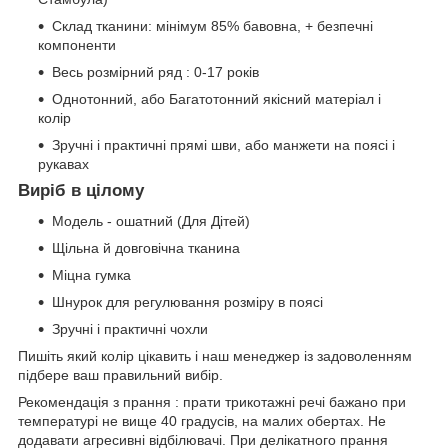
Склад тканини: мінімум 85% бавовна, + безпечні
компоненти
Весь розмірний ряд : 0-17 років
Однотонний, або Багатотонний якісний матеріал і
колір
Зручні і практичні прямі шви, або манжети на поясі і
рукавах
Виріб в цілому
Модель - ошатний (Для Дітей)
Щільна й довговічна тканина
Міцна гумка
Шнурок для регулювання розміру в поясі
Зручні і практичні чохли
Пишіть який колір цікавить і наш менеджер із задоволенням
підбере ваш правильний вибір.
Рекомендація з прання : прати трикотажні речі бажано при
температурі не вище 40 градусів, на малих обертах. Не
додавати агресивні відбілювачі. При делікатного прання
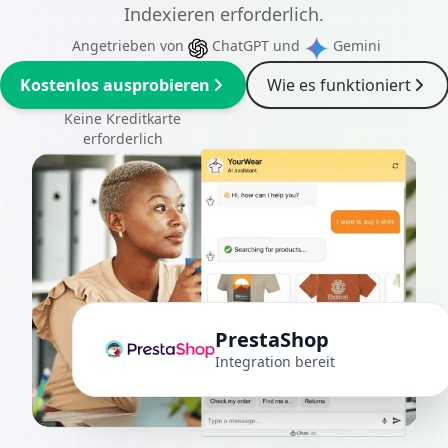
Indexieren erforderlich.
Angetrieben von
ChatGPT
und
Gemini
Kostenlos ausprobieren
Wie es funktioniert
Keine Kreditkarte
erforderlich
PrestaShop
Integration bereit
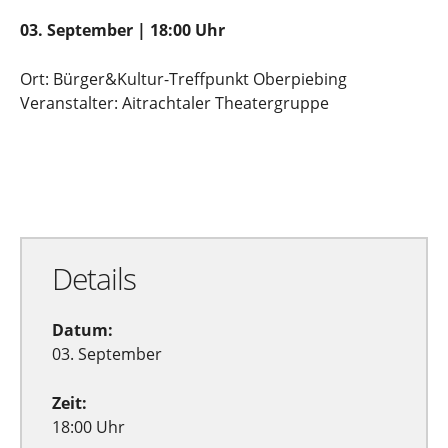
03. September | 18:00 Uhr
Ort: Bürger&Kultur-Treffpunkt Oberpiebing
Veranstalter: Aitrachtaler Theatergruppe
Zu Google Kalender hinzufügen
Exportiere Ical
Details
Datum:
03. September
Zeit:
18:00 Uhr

**TASK INSTRUCTIONS:**
Quote exactly, and only, the lines from the line containing "Keine Kreditkarte" through the final line of the records above, both included, omitting any pictures.

**SOLVED EXERCISE:**
Keine Kreditkarte
erforderlich
PrestaShop
Integration bereit
03. September | 18:00 Uhr
Ort: Bürger&Kultur-Treffpunkt Oberpiebing
Veranstalter: Aitrachtaler Theatergruppe
Zu Google Kalender hinzufügen
Exportiere Ical
Details
Datum:
03. September
Zeit:
18:00 Uhr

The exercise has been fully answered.